Human language is structurally a discrete combinatorial system, in which elements from a limited set combine in a recursive, hierarchical fashion to make an unlimited number of potentially novel messages. The combinatorial structure of language is governed by two quite independent systems: a small inventory of individually meaningless sounds combine to make meaningful words, on the one hand (PHONOLOGY), while these words are combined by a quite different system to make phrases, clauses, and sentences (SYNTAX). These properties (discrete combination, recursive hierarchical organization, and "duality of patterning") are not simply idiosyncratic ornaments that could in principle be omitted without affecting the overall communicative capacity of the system. Rather, they are what makes large vocabularies practical and unbounded free expression possible. Contrast the unlimited range of potentially novel utterances which any (normal) speaker of a language can produce, and another speaker of the same language comprehend, with the strictly limited range of meaningful signals available to other organisms. No other form of communication found in nature has these properties. Human language, and especially its syntactic organization is quite unique in the animal world.

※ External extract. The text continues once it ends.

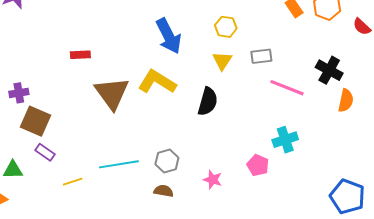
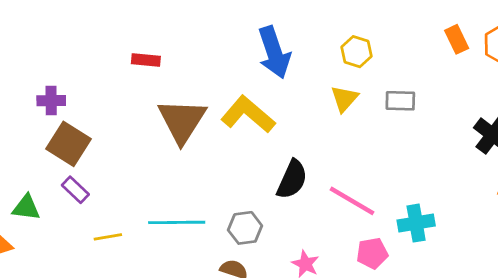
pink line: (287, 88) -> (352, 201), moved
black semicircle: (208, 102) -> (292, 179), moved
pink pentagon: (258, 165) -> (372, 253), turned 30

Furthermore, efforts to teach systems with these essential properties to other animals have not succeeded. Despite widespread claims to the contrary in the popular literature, there is no evidence that any non-human animal is capable of acquiring and using such a system. This should not be seen as particularly surprising: if language is indeed embedded in human biology, there is no reason to expect it to be accessible to organisms with a different biological endowment, any more than humans are capable of acquiring, say, the echolocation capacities of bats, a system which is equally grounded in the specific biology of those animals.

Conclusion

Human language is often considered as simply one more instantiation of the general class of animal communication systems. Indeed, like others it appears to be highly species-specific: although relevant experience is required to develop the system of any particular language, the overall class of languages accessible to the human learner is apparently highly constrained, and the process of language learning more like genetically governed maturation than like learning in general. The structural characteristics of human language are, however, quite different from those of other communication systems, and it is the freedom of expression subserved by those distinctive properties that gives language the role it has in human life.

 

— Stephen R. Anderson

 

Works Cited and Suggestions for Further Reading

 

Anderson, Stephen R. 2004. Doctor Dolittle’s Delusion: Animals and the Uniqueness of Human Language. New Haven: Yale University Press.

Bradbury, J. W. & Sandra Vehrenkamp. 1998. Principles of Animal Communication. Sunderland, MA: Sinauer.

Hauser, Marc D. 1996. The Evolution of Communication. Cambridge, MA: MIT Press.